Section 2 - The Advisory Boards shall be chosen by the
Board of Directors.
ARTICLE XII
Amendments
Section 1 - These By-Laws may
be amended by an affirmative vote of two-third (2/3) of the members
voting, but such action shall not, in any way, affect the Corporation's
qualification under Section 501 (c) (3) of the Internal Revenue
Code of 1954.
ARTICLE XIII
Fiscal Year
Section 1- The fiscal year
of the Corporation shall begin on the first day of January and
end at the end of December of each calendar year.
ARTICLE XIV
Seal
Section 1 - The Board of Directors
shall provide a Corporate seal which shall have a form of a "wheel"

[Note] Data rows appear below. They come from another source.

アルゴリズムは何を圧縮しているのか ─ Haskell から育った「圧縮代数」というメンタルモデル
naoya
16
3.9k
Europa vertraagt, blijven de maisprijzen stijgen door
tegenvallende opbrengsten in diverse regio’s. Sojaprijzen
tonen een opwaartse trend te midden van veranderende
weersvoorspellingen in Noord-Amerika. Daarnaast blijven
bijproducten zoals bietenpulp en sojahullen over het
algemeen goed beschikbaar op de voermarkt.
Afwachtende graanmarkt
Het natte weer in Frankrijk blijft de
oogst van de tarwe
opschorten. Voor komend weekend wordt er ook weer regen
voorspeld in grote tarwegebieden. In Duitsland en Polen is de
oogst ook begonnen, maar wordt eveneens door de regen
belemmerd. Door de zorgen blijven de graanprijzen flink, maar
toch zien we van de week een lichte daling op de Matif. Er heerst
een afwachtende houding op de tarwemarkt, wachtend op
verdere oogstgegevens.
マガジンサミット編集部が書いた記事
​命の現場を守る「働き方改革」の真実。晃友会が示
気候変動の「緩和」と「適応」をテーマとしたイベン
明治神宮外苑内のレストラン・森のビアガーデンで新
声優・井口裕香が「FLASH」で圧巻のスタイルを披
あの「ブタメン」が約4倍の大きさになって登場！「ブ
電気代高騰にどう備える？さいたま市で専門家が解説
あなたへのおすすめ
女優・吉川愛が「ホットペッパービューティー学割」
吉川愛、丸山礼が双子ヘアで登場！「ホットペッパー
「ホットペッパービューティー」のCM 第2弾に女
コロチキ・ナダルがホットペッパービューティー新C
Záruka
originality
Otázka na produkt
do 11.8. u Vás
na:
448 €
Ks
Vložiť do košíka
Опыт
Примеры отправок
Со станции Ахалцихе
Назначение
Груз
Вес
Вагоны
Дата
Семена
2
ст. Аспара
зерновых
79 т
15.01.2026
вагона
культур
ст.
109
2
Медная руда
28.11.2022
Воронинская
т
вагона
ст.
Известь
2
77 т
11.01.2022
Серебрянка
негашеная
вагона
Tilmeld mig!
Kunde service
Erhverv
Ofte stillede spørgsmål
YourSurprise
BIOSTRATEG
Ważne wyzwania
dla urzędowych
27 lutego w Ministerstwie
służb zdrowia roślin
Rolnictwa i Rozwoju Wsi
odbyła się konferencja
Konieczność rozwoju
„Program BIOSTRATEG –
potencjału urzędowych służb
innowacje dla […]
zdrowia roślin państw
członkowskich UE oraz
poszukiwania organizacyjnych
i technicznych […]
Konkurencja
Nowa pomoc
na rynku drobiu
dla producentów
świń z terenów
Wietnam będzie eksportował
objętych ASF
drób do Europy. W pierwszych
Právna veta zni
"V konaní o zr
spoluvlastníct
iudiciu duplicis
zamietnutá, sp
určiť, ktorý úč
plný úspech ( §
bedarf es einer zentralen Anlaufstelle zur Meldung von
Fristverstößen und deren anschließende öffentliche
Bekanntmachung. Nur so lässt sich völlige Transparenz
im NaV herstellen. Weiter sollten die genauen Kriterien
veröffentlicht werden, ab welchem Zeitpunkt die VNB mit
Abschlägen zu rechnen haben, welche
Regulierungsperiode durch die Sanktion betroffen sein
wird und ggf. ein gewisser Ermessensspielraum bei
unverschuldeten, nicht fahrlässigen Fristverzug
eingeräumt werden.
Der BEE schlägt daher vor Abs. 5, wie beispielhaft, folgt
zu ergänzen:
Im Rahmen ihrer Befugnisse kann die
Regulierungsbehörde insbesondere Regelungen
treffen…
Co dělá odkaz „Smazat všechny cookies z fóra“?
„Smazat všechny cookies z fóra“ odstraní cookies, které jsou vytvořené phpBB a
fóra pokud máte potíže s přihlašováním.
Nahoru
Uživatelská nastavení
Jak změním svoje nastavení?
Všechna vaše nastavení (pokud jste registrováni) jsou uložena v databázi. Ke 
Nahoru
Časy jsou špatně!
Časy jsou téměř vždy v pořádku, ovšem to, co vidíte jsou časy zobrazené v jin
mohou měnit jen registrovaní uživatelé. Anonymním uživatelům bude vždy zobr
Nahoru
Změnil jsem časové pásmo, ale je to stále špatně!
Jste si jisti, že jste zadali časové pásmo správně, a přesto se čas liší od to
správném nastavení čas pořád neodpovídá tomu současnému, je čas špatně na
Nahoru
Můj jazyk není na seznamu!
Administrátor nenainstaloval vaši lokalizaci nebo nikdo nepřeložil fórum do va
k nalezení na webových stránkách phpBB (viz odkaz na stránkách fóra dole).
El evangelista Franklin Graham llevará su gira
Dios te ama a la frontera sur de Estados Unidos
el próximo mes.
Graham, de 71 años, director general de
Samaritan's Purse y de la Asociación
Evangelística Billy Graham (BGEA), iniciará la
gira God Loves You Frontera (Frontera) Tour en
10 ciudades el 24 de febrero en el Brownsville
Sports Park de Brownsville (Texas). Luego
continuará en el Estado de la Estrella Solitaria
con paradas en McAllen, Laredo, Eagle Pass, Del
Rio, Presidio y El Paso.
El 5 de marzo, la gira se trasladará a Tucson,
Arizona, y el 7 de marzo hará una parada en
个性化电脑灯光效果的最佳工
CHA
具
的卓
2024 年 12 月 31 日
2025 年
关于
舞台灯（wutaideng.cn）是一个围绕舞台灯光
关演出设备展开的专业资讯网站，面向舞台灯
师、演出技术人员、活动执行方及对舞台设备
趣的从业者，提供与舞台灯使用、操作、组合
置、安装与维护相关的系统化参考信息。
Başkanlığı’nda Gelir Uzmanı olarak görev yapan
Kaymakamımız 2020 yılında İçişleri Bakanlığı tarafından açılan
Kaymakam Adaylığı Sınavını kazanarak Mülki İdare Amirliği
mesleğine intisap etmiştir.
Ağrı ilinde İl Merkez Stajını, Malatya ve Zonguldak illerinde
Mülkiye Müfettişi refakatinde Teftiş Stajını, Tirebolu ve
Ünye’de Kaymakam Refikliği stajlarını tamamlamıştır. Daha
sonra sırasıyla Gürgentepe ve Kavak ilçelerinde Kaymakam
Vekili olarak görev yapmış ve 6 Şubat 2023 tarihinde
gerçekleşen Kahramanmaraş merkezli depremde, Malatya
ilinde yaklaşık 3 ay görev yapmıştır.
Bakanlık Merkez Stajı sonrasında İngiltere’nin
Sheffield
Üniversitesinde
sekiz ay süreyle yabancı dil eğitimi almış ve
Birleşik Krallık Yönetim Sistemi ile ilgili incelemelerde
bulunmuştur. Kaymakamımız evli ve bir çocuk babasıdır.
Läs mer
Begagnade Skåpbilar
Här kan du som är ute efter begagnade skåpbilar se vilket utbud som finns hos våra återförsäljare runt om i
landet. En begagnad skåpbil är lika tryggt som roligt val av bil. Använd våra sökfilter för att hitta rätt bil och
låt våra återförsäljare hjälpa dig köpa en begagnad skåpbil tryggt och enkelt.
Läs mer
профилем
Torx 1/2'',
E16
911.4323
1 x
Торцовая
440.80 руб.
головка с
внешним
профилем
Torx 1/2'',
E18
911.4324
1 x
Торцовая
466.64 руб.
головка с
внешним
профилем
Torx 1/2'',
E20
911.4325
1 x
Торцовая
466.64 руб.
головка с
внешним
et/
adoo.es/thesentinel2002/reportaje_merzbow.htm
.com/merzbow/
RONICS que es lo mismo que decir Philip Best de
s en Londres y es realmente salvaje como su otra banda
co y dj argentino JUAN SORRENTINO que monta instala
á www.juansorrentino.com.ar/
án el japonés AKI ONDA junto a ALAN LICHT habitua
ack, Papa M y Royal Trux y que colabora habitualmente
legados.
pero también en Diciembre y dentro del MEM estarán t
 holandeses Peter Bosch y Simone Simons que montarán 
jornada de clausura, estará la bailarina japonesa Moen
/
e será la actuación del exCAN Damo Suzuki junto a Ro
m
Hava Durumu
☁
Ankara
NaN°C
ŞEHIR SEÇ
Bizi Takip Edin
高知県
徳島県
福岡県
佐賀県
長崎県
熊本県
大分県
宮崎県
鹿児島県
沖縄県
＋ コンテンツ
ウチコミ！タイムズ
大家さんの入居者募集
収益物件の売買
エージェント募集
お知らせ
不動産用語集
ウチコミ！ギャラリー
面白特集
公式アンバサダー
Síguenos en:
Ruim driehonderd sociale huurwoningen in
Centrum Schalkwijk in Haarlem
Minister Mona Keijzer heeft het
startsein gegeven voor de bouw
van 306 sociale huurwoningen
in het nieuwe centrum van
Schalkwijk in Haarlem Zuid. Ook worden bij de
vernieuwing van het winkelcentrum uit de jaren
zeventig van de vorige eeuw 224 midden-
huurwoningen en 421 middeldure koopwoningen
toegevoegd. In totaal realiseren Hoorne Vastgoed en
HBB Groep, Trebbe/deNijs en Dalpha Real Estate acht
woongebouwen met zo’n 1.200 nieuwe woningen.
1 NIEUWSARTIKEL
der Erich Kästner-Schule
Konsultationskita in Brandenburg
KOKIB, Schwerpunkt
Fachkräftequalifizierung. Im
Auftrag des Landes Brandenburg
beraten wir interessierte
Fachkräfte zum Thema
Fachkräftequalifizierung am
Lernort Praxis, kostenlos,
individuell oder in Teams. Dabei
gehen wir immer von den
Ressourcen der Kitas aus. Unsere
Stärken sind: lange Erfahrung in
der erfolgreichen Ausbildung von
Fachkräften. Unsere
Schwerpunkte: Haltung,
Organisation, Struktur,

with eight "spokes", with the Buddha in the center, and with the
name of the Corporation inscribed, in both Cambodian and English
languages, on the outer side of the 'Wheel".
ARTICLE XV
Abbreviation of Corporation's name
Section 1 - The San Jose Cambodian
Buddhist Society, Inc. shall be abbreviated to S.J.C.B.S, Inc.
CERTIFICATE OF SECRETARY
OF
THE SAN JOSE CAMBODIAN BUDDHIST SOCIETY, INC.
I hereby certify that I am the duly
elected and acting Secretary of said corporation and that the
foregoing By-Laws, comprising 7 (seven) pages, constitute the
Bylaws of said corporation as duly adopted at a meeting of the
Board of Directors thereof held on June 29, 1986.